GIVEN INFORMATION.

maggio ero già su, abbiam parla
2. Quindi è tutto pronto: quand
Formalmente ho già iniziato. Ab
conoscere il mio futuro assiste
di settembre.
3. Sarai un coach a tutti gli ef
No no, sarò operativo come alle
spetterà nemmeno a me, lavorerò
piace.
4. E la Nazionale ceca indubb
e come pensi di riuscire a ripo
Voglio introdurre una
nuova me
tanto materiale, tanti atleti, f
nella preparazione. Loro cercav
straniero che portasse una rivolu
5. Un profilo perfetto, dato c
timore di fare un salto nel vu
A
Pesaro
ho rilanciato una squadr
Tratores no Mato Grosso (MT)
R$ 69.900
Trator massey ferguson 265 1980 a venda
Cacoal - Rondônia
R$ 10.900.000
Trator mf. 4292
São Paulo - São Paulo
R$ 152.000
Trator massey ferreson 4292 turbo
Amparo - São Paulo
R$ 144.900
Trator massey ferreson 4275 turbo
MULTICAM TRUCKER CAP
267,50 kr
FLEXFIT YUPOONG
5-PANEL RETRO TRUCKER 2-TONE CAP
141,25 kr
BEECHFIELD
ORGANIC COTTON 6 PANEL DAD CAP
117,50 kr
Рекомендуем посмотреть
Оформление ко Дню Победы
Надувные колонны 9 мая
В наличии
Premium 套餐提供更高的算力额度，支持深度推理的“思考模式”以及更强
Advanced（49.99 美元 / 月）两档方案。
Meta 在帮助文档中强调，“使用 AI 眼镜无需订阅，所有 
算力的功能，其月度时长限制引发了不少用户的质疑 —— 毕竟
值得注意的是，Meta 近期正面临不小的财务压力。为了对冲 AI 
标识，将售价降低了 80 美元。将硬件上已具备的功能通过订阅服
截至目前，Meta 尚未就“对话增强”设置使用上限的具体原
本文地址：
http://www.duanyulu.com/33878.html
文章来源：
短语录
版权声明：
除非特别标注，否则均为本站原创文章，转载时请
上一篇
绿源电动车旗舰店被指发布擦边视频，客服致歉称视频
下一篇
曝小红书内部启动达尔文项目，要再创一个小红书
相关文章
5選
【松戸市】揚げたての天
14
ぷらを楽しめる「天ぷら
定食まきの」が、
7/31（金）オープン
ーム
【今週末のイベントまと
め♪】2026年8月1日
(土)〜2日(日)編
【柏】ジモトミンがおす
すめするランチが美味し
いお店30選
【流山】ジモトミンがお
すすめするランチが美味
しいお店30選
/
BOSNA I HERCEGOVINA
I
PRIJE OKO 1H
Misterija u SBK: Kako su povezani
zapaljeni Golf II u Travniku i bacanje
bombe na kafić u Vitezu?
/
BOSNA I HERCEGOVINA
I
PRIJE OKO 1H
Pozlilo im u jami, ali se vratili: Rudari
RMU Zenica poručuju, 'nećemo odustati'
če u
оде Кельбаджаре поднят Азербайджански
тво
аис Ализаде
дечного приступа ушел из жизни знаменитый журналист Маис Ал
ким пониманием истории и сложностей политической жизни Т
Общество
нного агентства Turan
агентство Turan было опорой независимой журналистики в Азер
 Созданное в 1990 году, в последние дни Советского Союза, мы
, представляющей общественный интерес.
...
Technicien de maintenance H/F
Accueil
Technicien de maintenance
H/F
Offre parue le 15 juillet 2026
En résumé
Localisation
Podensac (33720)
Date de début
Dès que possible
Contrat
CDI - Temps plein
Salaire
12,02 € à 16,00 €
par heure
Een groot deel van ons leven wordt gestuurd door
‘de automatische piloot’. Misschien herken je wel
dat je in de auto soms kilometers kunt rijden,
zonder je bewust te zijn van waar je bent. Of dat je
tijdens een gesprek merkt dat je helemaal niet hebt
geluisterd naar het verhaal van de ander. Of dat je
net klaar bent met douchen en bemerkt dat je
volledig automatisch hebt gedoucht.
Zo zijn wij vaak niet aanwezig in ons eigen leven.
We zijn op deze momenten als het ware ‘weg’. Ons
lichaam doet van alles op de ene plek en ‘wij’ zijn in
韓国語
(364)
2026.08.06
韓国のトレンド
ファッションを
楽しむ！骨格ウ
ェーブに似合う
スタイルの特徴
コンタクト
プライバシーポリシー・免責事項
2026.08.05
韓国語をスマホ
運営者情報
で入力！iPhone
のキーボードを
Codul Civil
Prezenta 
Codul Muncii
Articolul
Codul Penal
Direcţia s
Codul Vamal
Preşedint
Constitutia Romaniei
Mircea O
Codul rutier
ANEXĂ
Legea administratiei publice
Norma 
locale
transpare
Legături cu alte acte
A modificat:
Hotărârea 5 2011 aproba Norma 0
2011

TASK BRIEF. Whatever else the listing above holds, retype exactly only the lines from the one containing "3. Sarai un coach a tutti gli ef" to the one containing "5. Un profilo perfetto, dato c", both ends kept.

ANSWER TO THIS TASK.
3. Sarai un coach a tutti gli ef
No no, sarò operativo come alle
spetterà nemmeno a me, lavorerò
piace.
4. E la Nazionale ceca indubb
e come pensi di riuscire a ripo
Voglio introdurre una
nuova me
tanto materiale, tanti atleti, f
nella preparazione. Loro cercav
straniero che portasse una rivolu
5. Un profilo perfetto, dato c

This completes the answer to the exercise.